Adding features to Mimir will invariably lead to the need to query the database. In general, all queries should go through db.query(...), which takes either a SQL Query string or an operator tree. Operator trees are preferable, as SQL parsing is expensive and can lead to errors like SQL injection attacks.

For example, to compute a join of R and S on R.B = S.B, you might write:

db.query(
  Select(
    Comparison(Cmp.Eq, Var("R_B"), Var("S_B")),
    Join(
      db.getTableOperator("R"),
      db.getTableOperator("S")
    )
  )
) { results =>
  // .. do something with results
}

We're working on a DSL to make writing these queries a little easier.

Results and Caching

The results object will be valid only within the block passed to db.query(). You can return results from it, but any subsequent calls on results will fail with the error:

   Attempting to read from closed iterator.  This is probably because you're trying to return 
   an unmaterialized iterator from Database.query

TLDR: If you see this happening, check to see if you're returning any collections outside of a query block and use toIndexedSeq to create a materialized version of the collection before it leaves the query block.

Why This Is Happening: JDBC ResultSets need to be closed in order to release the associated resources (Garbage Collection won't do that). We've had too many bugs stemming from a ResultSet not being closed correctly, so by fiat Database.query will do this for you now.

Unfortunately, Scala evaluates iterator operations lazily. Any of the following methods will not actually do any computation (at least not immediately):

  • toIterator
  • map
  • filter
  • toSeq In other words, these methods eventually modify their inputs, but not until they actually have to. Values will not be read out of the ResultSet until they're actually needed.
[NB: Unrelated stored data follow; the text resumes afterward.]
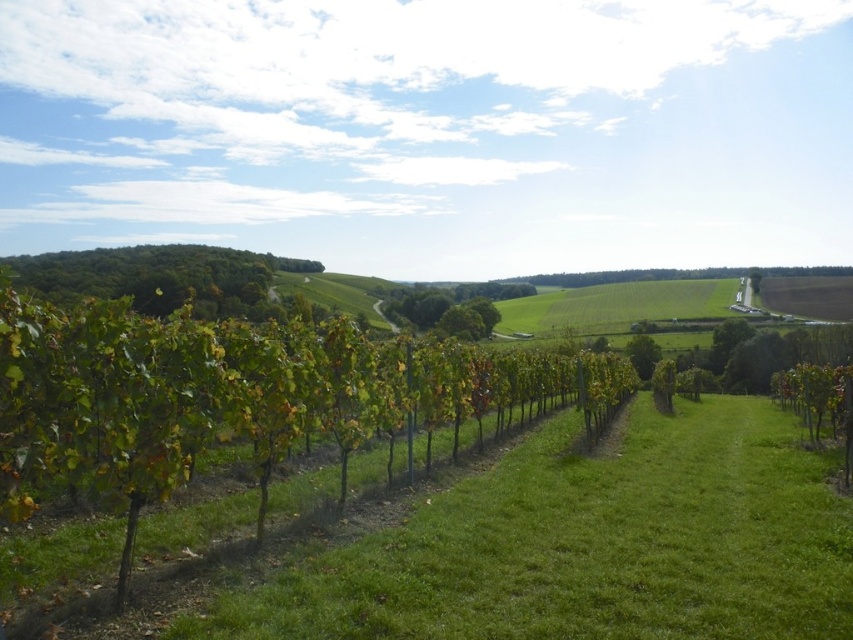 Is green leafy tree at upper left above green leafy tree at center?

Indeed, green leafy tree at upper left is positioned over green leafy tree at center.

Who is more distant from viewer, [91,275] or [657,348]?

The point [91,275] is behind.

Where is `green leafy tree at upper left`? This screenshot has height=640, width=853. green leafy tree at upper left is located at coordinates (160, 276).

In the scene shown: Does green leafy vines at center lie behind green leafy tree at upper left?

No, green leafy vines at center is in front of green leafy tree at upper left.

Between green leafy vines at center and green leafy tree at upper left, which one is positioned higher?

Positioned higher is green leafy tree at upper left.

This screenshot has height=640, width=853. What are the coordinates of `green leafy vines at center` in the screenshot? It's located at (242, 396).

Who is shorter, green leafy vines at center or green leafy tree at center?

green leafy vines at center

I want to click on green leafy vines at center, so click(x=242, y=396). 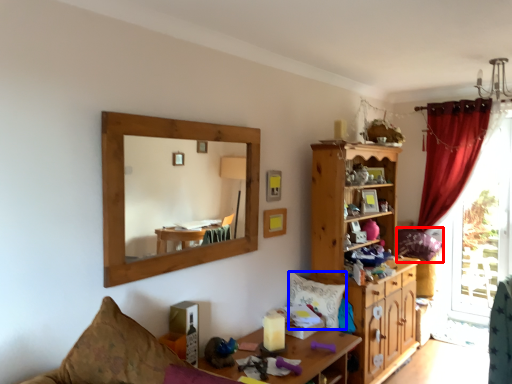 Question: Which point is closer to the camera, pillow (highlighted by a red box) or pillow (highlighted by a blue box)?

Choices:
 (A) pillow
 (B) pillow

Answer: (B) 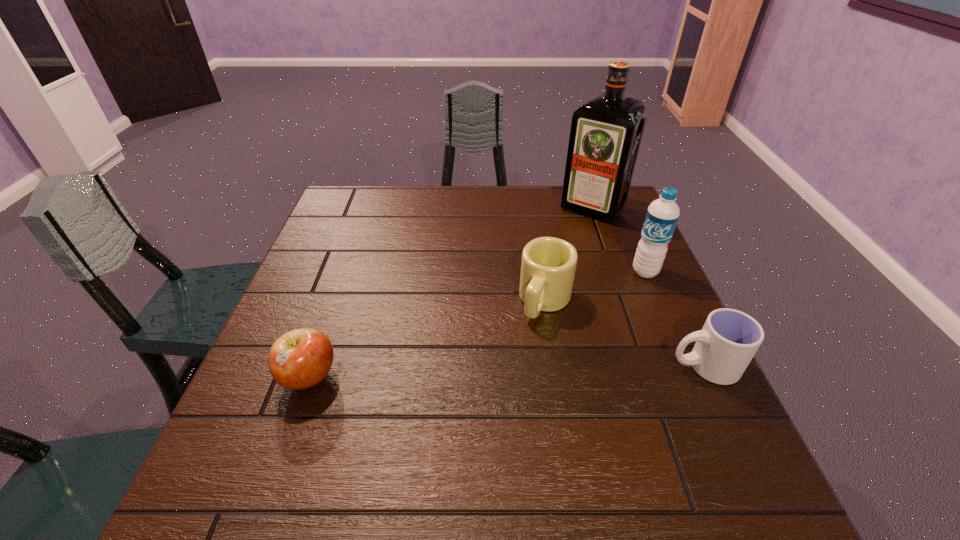 At what (x,y) coordinates should I click in order to perform the action: click on object that is the closest to the cup. Please return your answer as a coordinate pair (x, y). The image size is (960, 540). Looking at the image, I should click on (548, 265).

The width and height of the screenshot is (960, 540). I want to click on free space that satisfies the following two spatial constraints: 1. on the back side of the apple; 2. with the handle on the side of the cup, so click(313, 366).

I want to click on free location that satisfies the following two spatial constraints: 1. on the back side of the second object from left to right; 2. on the left side of the liquor, so click(x=531, y=208).

At what (x,y) coordinates should I click in order to perform the action: click on free region that satisfies the following two spatial constraints: 1. on the back side of the leftmost object; 2. with the handle on the side of the cup. Please return your answer as a coordinate pair (x, y). The height and width of the screenshot is (540, 960). Looking at the image, I should click on (313, 366). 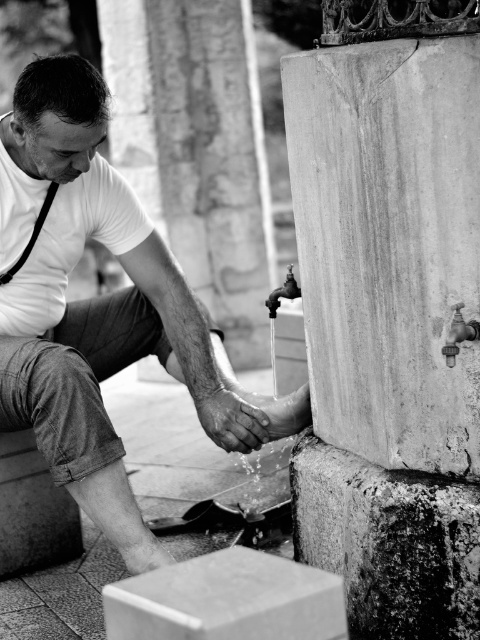 You are standing in front of the fountain and want to place a small potted plant between the smooth stone pillar at right and the black leather suspenders at left. Based on their positions, which object should the plant be closer to?

The smooth stone pillar at right is located below the black leather suspenders at left, so the plant should be placed closer to the smooth stone pillar at right to maintain a balanced arrangement.

You are a photographer trying to capture a closeup of the smooth stone pillar at right and the matte white shirt at left. Your camera has a lens that can focus on objects within a 36 inch range. Can you focus on both objects simultaneously?

The smooth stone pillar at right is 36.48 inches from the matte white shirt at left. Since the distance between them is slightly over 36 inches, the camera lens cannot focus on both objects at the same time.

You are standing at the point with coordinates point (x=10, y=275). You want to walk to the point with coordinates point (x=153, y=243). Which direction should you face to walk towards your destination?

You should face north to walk towards point (x=153, y=243) from point (x=10, y=275) because point (x=153, y=243) is behind point (x=10, y=275). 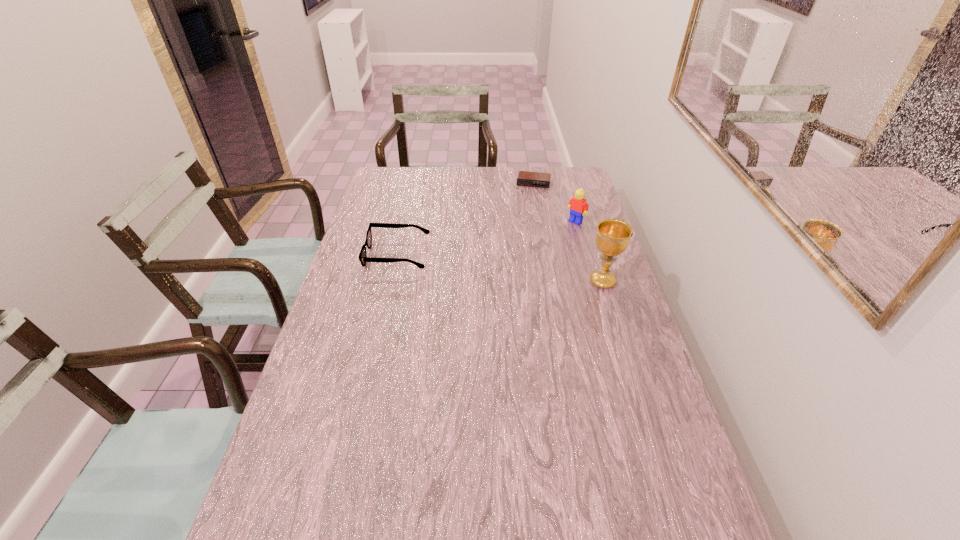 Image resolution: width=960 pixels, height=540 pixels. I want to click on free space located 0.380m on the front-facing side of the second tallest object, so click(x=510, y=276).

Where is `vacant point located on the front-facing side of the second tallest object`? vacant point located on the front-facing side of the second tallest object is located at coordinates (516, 272).

In order to click on free space located on the front face of the third object from right to left in this screenshot , I will do `click(523, 231)`.

What are the coordinates of `vacant space located on the front face of the third object from right to left` in the screenshot? It's located at (527, 211).

The width and height of the screenshot is (960, 540). Find the location of `vacant space located on the front face of the third object from right to left`. vacant space located on the front face of the third object from right to left is located at coordinates (520, 245).

You are a GUI agent. You are given a task and a screenshot of the screen. Output one action in this format:
    pyautogui.click(x=<x>, y=<y>)
    Task: Click on the object that is at the far edge
    This screenshot has width=960, height=540.
    Given the screenshot: What is the action you would take?
    pyautogui.click(x=525, y=178)

Identify the location of object situated at the left edge. The width and height of the screenshot is (960, 540). (363, 258).

Image resolution: width=960 pixels, height=540 pixels. Find the location of `chalice located at the right edge`. chalice located at the right edge is located at coordinates (612, 238).

You are a GUI agent. You are given a task and a screenshot of the screen. Output one action in this format:
    pyautogui.click(x=<x>, y=<y>)
    Task: Click on the Lego present at the right edge
    Image resolution: width=960 pixels, height=540 pixels.
    Given the screenshot: What is the action you would take?
    (578, 207)

I want to click on alarm clock that is at the right edge, so click(x=525, y=178). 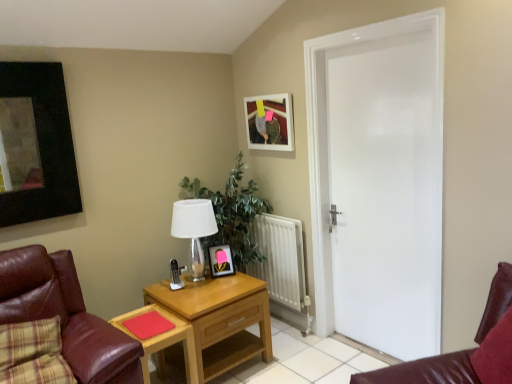 The height and width of the screenshot is (384, 512). I want to click on white glass table lamp at center, so click(194, 230).

This screenshot has height=384, width=512. Describe the element at coordinates (378, 181) in the screenshot. I see `white glossy door at right` at that location.

Describe the element at coordinates (221, 261) in the screenshot. I see `matte black picture frame at center, which is counted as the first picture frame, starting from the bottom` at that location.

This screenshot has width=512, height=384. What do you see at coordinates (220, 319) in the screenshot?
I see `wooden nightstand at center` at bounding box center [220, 319].

Identify the location of green leafy plant at center. (231, 214).

The height and width of the screenshot is (384, 512). I want to click on white glass table lamp at center, so click(194, 230).

Is white metallic radiator at center in front of or behind matte black picture frame at center, the 2th picture frame from the right, in the image?

In the image, white metallic radiator at center appears behind matte black picture frame at center, the 2th picture frame from the right.

Between white metallic radiator at center and matte black picture frame at center, the 1th picture frame from the left, which one has larger size?

white metallic radiator at center is bigger.

Looking at this image, is white metallic radiator at center facing away from matte black picture frame at center, which is counted as the first picture frame, starting from the bottom?

That's not correct — white metallic radiator at center is not looking away from matte black picture frame at center, which is counted as the first picture frame, starting from the bottom.

Is white metallic radiator at center positioned beyond the bounds of matte black picture frame at center, which is counted as the first picture frame, starting from the bottom?

Absolutely, white metallic radiator at center is external to matte black picture frame at center, which is counted as the first picture frame, starting from the bottom.

From a real-world perspective, relative to white glass table lamp at center, is green leafy plant at center vertically above or below?

In terms of real-world spatial position, green leafy plant at center is below white glass table lamp at center.

Is green leafy plant at center directly adjacent to white glass table lamp at center?

No, green leafy plant at center is not next to white glass table lamp at center.

In the image, is green leafy plant at center positioned in front of or behind white glass table lamp at center?

In the image, green leafy plant at center appears behind white glass table lamp at center.

Considering the positions of point (216, 238) and point (180, 237), is point (216, 238) closer or farther from the camera than point (180, 237)?

Point (216, 238).

How different are the orientations of white glass table lamp at center and matte black picture frame at center, which is counted as the first picture frame, starting from the bottom, in degrees?

The angle between the facing direction of white glass table lamp at center and the facing direction of matte black picture frame at center, which is counted as the first picture frame, starting from the bottom, is 24.7 degrees.

From a real-world perspective, which is physically above, white glass table lamp at center or matte black picture frame at center, the 2th picture frame from the right?

In real-world perspective, white glass table lamp at center is above.

Which is in front, point (201, 271) or point (219, 256)?

The point (201, 271) is in front.

Considering the sizes of objects white glass table lamp at center and matte black picture frame at center, which is counted as the first picture frame, starting from the bottom, in the image provided, who is thinner, white glass table lamp at center or matte black picture frame at center, which is counted as the first picture frame, starting from the bottom,?

matte black picture frame at center, which is counted as the first picture frame, starting from the bottom.

Is matte black picture frame at center, placed as the 2th picture frame when sorted from top to bottom, to the right of white glossy door at right from the viewer's perspective?

Incorrect, matte black picture frame at center, placed as the 2th picture frame when sorted from top to bottom, is not on the right side of white glossy door at right.

Based on the photo, considering the relative sizes of matte black picture frame at center, the 2th picture frame from the right, and white glossy door at right in the image provided, is matte black picture frame at center, the 2th picture frame from the right, bigger than white glossy door at right?

Incorrect, matte black picture frame at center, the 2th picture frame from the right, is not larger than white glossy door at right.

Is matte black picture frame at center, which is counted as the first picture frame, starting from the bottom, taller than white glossy door at right?

No, matte black picture frame at center, which is counted as the first picture frame, starting from the bottom, is not taller than white glossy door at right.

In the image, is matte black picture frame at center, placed as the 2th picture frame when sorted from top to bottom, positioned in front of or behind white glossy door at right?

matte black picture frame at center, placed as the 2th picture frame when sorted from top to bottom, is behind white glossy door at right.

Between white glass table lamp at center and wooden nightstand at center, which one has larger size?

wooden nightstand at center.

Can you tell me how much white glass table lamp at center and wooden nightstand at center differ in facing direction?

They differ by 0.000782 degrees in their facing directions.

Which object is thinner, white glass table lamp at center or wooden nightstand at center?

With smaller width is white glass table lamp at center.

Is white glass table lamp at center inside or outside of wooden nightstand at center?

white glass table lamp at center is not enclosed by wooden nightstand at center.

Does leather at left have a greater width compared to white metallic radiator at center?

Correct, the width of leather at left exceeds that of white metallic radiator at center.

From a real-world perspective, who is located lower, leather at left or white metallic radiator at center?

white metallic radiator at center is physically lower.

Is leather at left inside or outside of white metallic radiator at center?

leather at left lies outside white metallic radiator at center.

Is white glossy door at right not close to leather at left?

Yes, white glossy door at right is far from leather at left.

Does white glossy door at right have a greater height compared to leather at left?

Correct, white glossy door at right is much taller as leather at left.

Is white glossy door at right oriented towards leather at left?

Yes, white glossy door at right is oriented towards leather at left.

Is leather at left surrounded by white glossy door at right?

Actually, leather at left is outside white glossy door at right.

Find the location of `radiator lying below the matte black picture frame at center, the 2th picture frame from the right (from the image's perspective)`. radiator lying below the matte black picture frame at center, the 2th picture frame from the right (from the image's perspective) is located at coordinates (280, 259).

This screenshot has height=384, width=512. What are the coordinates of `table lamp lying in front of the green leafy plant at center` in the screenshot? It's located at (194, 230).

Based on their spatial positions, is white glossy door at right or white metallic radiator at center further from green leafy plant at center?

white glossy door at right lies further to green leafy plant at center than the other object.

From the image, which object appears to be nearer to smooth red paper at lower center, matte white picture frame at upper center, the second picture frame positioned from the bottom, or leather at left?

Based on the image, leather at left appears to be nearer to smooth red paper at lower center.

When comparing their distances from white glossy door at right, does leather at left or smooth red paper at lower center seem further?

The object further to white glossy door at right is leather at left.

Considering their positions, is white glossy door at right positioned further to wooden table at center than smooth red paper at lower center?

white glossy door at right lies further to wooden table at center than the other object.

Consider the image. Which object lies further to the anchor point green leafy plant at center, white metallic radiator at center or matte white picture frame at upper center, which is counted as the second picture frame, starting from the left?

Among the two, matte white picture frame at upper center, which is counted as the second picture frame, starting from the left, is located further to green leafy plant at center.

From the image, which object appears to be farther from matte black picture frame at center, which is counted as the first picture frame, starting from the bottom, matte white picture frame at upper center, which is counted as the second picture frame, starting from the left, or leather at left?

Among the two, leather at left is located further to matte black picture frame at center, which is counted as the first picture frame, starting from the bottom.

Estimate the real-world distances between objects in this image. Which object is further from wooden table at center, leather at left or white glossy door at right?

The object further to wooden table at center is white glossy door at right.

Looking at this image, based on their spatial positions, is wooden table at center or smooth red paper at lower center closer to matte white picture frame at upper center, the second picture frame positioned from the bottom?

Among the two, wooden table at center is located nearer to matte white picture frame at upper center, the second picture frame positioned from the bottom.

The width and height of the screenshot is (512, 384). Identify the location of chair between matte white picture frame at upper center, the first picture frame from the right, and wooden table at center from top to bottom. (66, 315).

You are a GUI agent. You are given a task and a screenshot of the screen. Output one action in this format:
    pyautogui.click(x=<x>, y=<y>)
    Task: Click on the desk between leather at left and white glass table lamp at center in the front-back direction
    
    Given the screenshot: What is the action you would take?
    pyautogui.click(x=164, y=340)

This screenshot has height=384, width=512. Identify the location of plant between matte white picture frame at upper center, the first picture frame positioned from the top, and wooden nightstand at center in the up-down direction. (231, 214).

The image size is (512, 384). In order to click on desk between smooth red paper at lower center and white glossy door at right in this screenshot , I will do `click(164, 340)`.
As soon as you leave the query block, the ResultSet is closed, and it's no longer possible to read from it. Even toSeq only gives you a lazily populated sequence object. The most straightforward way to guarantee a materialized result is to use toIndexedSeq, which produces a fully materialized representation of everything left in the iterator.

Views

Because of the need to support Virtual C-Tables (discussed below), Mimir completely subverts the underlying database's view functionality. In later revisions it would be nice to mirror Mimir views back onto the backend database, but for now that's not feasible.

The mimir.views.ViewManager class (aka db.views) is responsible for creating, destroying, and persisting views and associated metadata. Views are persisted in the backend database in a table called MIMIR_VIEWS, and the view definition is stored as an Operator AST serialized and encoded in Base64. We tried using toString and OperatorParser in the past, but these are incredibly slow.